Thursday, April 9, 2009

Watson's Phobia Factory

I was just reading abit about Watson and his experiement with a nine-month-old infant named Albert B. I can just imagine how messed up that poor child is.

The researchers' first order of business was to establish a psychological baseline. So they tried exposing the infant to a white rat, a rabbit, a dog, and a monkey, and Albert reached for each animal with cheerful curiosity. The researchers brought him items such as masks and clumps of cotton, and he manipulated the objects with interest. They placed a long steel rod behind Albert's head and struck the metal sharply with a claw hammer, and he flinched with evident distress. The infant's baseline reactions to these stimuli were duly noted, and two months later the peculiar series of "joint stimulation" experiments was underway.

Excerpts from Dr. Watson's notes:

Age: 11 months, 3 days
White rat suddenly taken from the basket and presented to Albert. Just as his hand touched the animal the bar was struck immediately behind his head. The infant jumped violently and fell forward, burying his face in the mattress.
Just as the right hand touched the rat the bar was again struck. Again the infant jumped violently, fell forward and began to whimper.

Age: 11 months, 10 days
Rat presented suddenly without sound. When the rat nosed the infant's left hand, the hand was immediately withdrawn. It is thus seen that the two joint stimulations given the previous week were not without effect.
Joint stimulation.
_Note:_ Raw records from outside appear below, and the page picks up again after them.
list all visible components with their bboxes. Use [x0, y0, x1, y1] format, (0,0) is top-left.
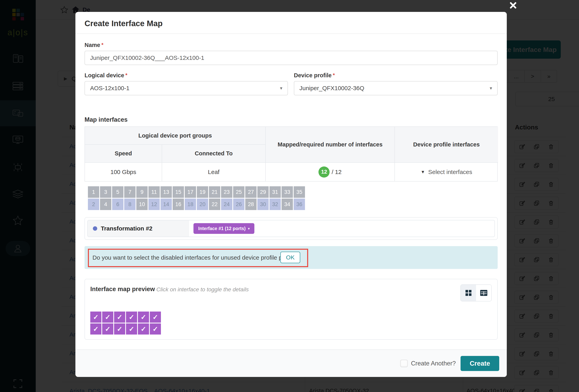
device-profile-value: Juniper_QFX10002-36Q: [299, 85, 490, 92]
transformation-row: Transformation #2 Interface #1 (12 ports…: [87, 220, 495, 237]
required-count: / 12: [332, 169, 342, 175]
port-cell-19[interactable]: 19: [197, 186, 208, 198]
port-cell-21[interactable]: 21: [209, 186, 220, 198]
map-interfaces-heading: Map interfaces: [84, 116, 498, 123]
table-view-button[interactable]: [476, 285, 491, 301]
port-cell-9[interactable]: 9: [136, 186, 148, 198]
select-interfaces-cell: ▼ Select interfaces: [395, 163, 498, 181]
close-icon: [509, 1, 517, 9]
preview-interface-tile[interactable]: ✓: [126, 312, 137, 323]
port-cell-27[interactable]: 27: [245, 186, 257, 198]
chevron-down-icon: ▾: [248, 227, 250, 230]
port-cell-2[interactable]: 2: [88, 199, 99, 210]
port-cell-17[interactable]: 17: [185, 186, 196, 198]
port-cell-20[interactable]: 20: [197, 199, 208, 210]
required-asterisk: *: [101, 42, 103, 48]
port-cell-6[interactable]: 6: [112, 199, 123, 210]
port-cell-8[interactable]: 8: [124, 199, 136, 210]
transformation-cell: Transformation #2: [88, 220, 189, 237]
port-cell-22[interactable]: 22: [209, 199, 220, 210]
name-input[interactable]: [84, 51, 498, 65]
preview-title: Interface map preview: [90, 285, 155, 293]
port-cell-5[interactable]: 5: [112, 186, 123, 198]
name-label: Name*: [84, 42, 498, 48]
preview-tile-grid: ✓✓✓✓✓✓✓✓✓✓✓✓: [90, 312, 162, 335]
port-cell-34[interactable]: 34: [282, 199, 293, 210]
create-another-option: Create Another?: [400, 360, 456, 367]
preview-interface-tile[interactable]: ✓: [150, 312, 161, 323]
required-asterisk: *: [125, 72, 127, 78]
preview-interface-tile[interactable]: ✓: [90, 323, 101, 335]
preview-interface-tile[interactable]: ✓: [150, 323, 161, 335]
annotation-highlight-box: [88, 249, 308, 267]
port-cell-25[interactable]: 25: [233, 186, 244, 198]
transformations-list: Transformation #2 Interface #1 (12 ports…: [84, 217, 498, 240]
screen: a|o|s: [0, 0, 579, 392]
port-cell-15[interactable]: 15: [173, 186, 184, 198]
port-grid-bottom-row: 24681012141618202224262830323436: [88, 199, 498, 210]
mapped-count-cell: 12 / 12: [266, 163, 395, 181]
port-cell-35[interactable]: 35: [294, 186, 305, 198]
device-profile-interfaces-header: Device profile interfaces: [395, 127, 498, 163]
port-cell-24[interactable]: 24: [221, 199, 232, 210]
interface-map-preview-panel: Interface map preview Click on interface…: [84, 279, 498, 340]
port-cell-32[interactable]: 32: [270, 199, 281, 210]
transformation-dot-icon: [93, 226, 97, 231]
map-interfaces-table: Logical device port groups Mapped/requir…: [84, 126, 498, 181]
grid-view-button[interactable]: [461, 285, 476, 301]
modal-body: Name* Logical device* AOS-12x100-1 ▾ Dev…: [75, 34, 507, 349]
logical-device-select[interactable]: AOS-12x100-1 ▾: [84, 81, 288, 95]
device-profile-select[interactable]: Juniper_QFX10002-36Q ▾: [294, 81, 498, 95]
close-modal-button[interactable]: [508, 1, 518, 10]
interface-dropdown-button[interactable]: Interface #1 (12 ports) ▾: [194, 223, 254, 234]
create-another-checkbox[interactable]: [400, 360, 408, 367]
port-cell-10[interactable]: 10: [136, 199, 148, 210]
preview-interface-tile[interactable]: ✓: [126, 323, 137, 335]
preview-interface-tile[interactable]: ✓: [90, 312, 101, 323]
ok-button[interactable]: OK: [280, 252, 300, 263]
port-cell-23[interactable]: 23: [221, 186, 232, 198]
port-cell-7[interactable]: 7: [124, 186, 136, 198]
port-cell-4[interactable]: 4: [100, 199, 111, 210]
connected-to-header: Connected To: [162, 145, 266, 163]
preview-interface-tile[interactable]: ✓: [138, 312, 149, 323]
port-cell-26[interactable]: 26: [233, 199, 244, 210]
speed-cell: 100 Gbps: [85, 163, 162, 181]
port-cell-13[interactable]: 13: [160, 186, 172, 198]
table-view-icon: [480, 290, 487, 296]
port-cell-30[interactable]: 30: [257, 199, 269, 210]
select-interfaces-dropdown[interactable]: ▼ Select interfaces: [421, 169, 472, 175]
logical-device-value: AOS-12x100-1: [90, 85, 280, 92]
preview-interface-tile[interactable]: ✓: [114, 312, 125, 323]
port-cell-28[interactable]: 28: [245, 199, 257, 210]
modal-header: Create Interface Map: [75, 12, 507, 34]
preview-interface-tile[interactable]: ✓: [102, 323, 113, 335]
mapped-count-badge: 12: [318, 167, 330, 177]
port-cell-18[interactable]: 18: [185, 199, 196, 210]
port-cell-33[interactable]: 33: [282, 186, 293, 198]
port-cell-16[interactable]: 16: [173, 199, 184, 210]
grid-view-icon: [465, 289, 472, 296]
port-cell-1[interactable]: 1: [88, 186, 99, 198]
port-cell-36[interactable]: 36: [294, 199, 305, 210]
port-cell-14[interactable]: 14: [160, 199, 172, 210]
port-cell-3[interactable]: 3: [100, 186, 111, 198]
port-grid-top-row: 1357911131517192123252729313335: [88, 186, 498, 198]
preview-interface-tile[interactable]: ✓: [102, 312, 113, 323]
transformation-label: Transformation #2: [101, 225, 152, 232]
port-cell-29[interactable]: 29: [257, 186, 269, 198]
interface-button-label: Interface #1 (12 ports): [198, 226, 246, 231]
modal-title: Create Interface Map: [84, 19, 498, 28]
required-asterisk: *: [333, 72, 335, 78]
disabled-interfaces-alert: Do you want to select the disabled inter…: [84, 246, 498, 269]
port-cell-31[interactable]: 31: [270, 186, 281, 198]
preview-interface-tile[interactable]: ✓: [138, 323, 149, 335]
create-button[interactable]: Create: [461, 356, 499, 371]
port-cell-12[interactable]: 12: [148, 199, 160, 210]
port-cell-11[interactable]: 11: [148, 186, 160, 198]
preview-interface-tile[interactable]: ✓: [114, 323, 125, 335]
create-interface-map-modal: Create Interface Map Name* Logical devic…: [75, 12, 507, 377]
create-another-label: Create Another?: [411, 360, 456, 367]
modal-footer: Create Another? Create: [75, 349, 507, 377]
select-interfaces-label: Select interfaces: [428, 169, 472, 175]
Fell over immediately to right side and began to whimper.
Rat alone. The instant the rat was shown the baby began to cry. Almost instantly he turned sharply to the left, fell over on left side, raised himself on all fours and began to crawl away so rapidly that he was caught with difficulty before reaching the edge of the table.

This just sounds so horrible to me! That poor child was being TAUGHT to be scared of animals. Albert's profound negative response to the rabbit was taken as evidence that the conditioned fear had indeed transferred to other animals, just as Watson had predicted. Albert also showed anxiety in the presence of a dog, and was vexed by a wad of cotton. In the end Watson has his answers but to with what consequences for the poor child? Was the child fearful of animals for the rest of his life?